Problem requirements |
Verbatim copy, images excluded: write out each record shown below.

----- Task material -----

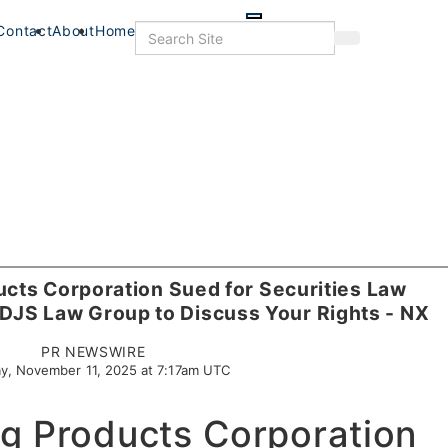
Skip
to
Search
Contact
About
Home
Search
main
content
cts Corporation Sued for Securities Law
e DJS Law Group to Discuss Your Rights - NX
PR NEWSWIRE
y, November 11, 2025 at 7:17am UTC
g Products Corporation
s
Food & Drink
Food+Drink
Veterans
Listings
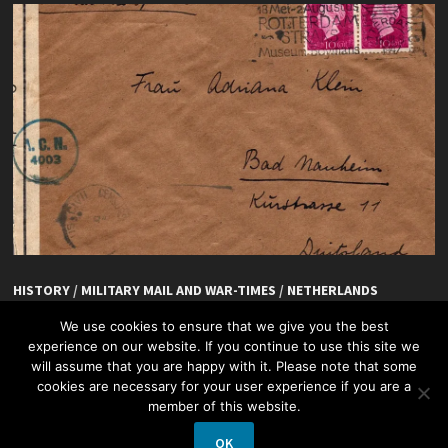
HISTORY
/
MILITARY MAIL AND WAR-TIMES
/
NETHERLANDS
De Hoefslag, Rotterdam
We use cookies to ensure that we give you the best
experience on our website. If you continue to use this site we
will assume that you are happy with it. Please note that some
cookies are necessary for your user experience if you are a
member of this website.
OK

-----

Exercise response |
Skip
to
Search
Contact
About
Home
Search
main
content
cts Corporation Sued for Securities Law
e DJS Law Group to Discuss Your Rights - NX
PR NEWSWIRE
y, November 11, 2025 at 7:17am UTC
g Products Corporation
s
Food & Drink
Food+Drink
Veterans
Listings
HISTORY
/
MILITARY MAIL AND WAR-TIMES
/
NETHERLANDS
De Hoefslag, Rotterdam
We use cookies to ensure that we give you the best
experience on our website. If you continue to use this site we
will assume that you are happy with it. Please note that some
cookies are necessary for your user experience if you are a
member of this website.
OK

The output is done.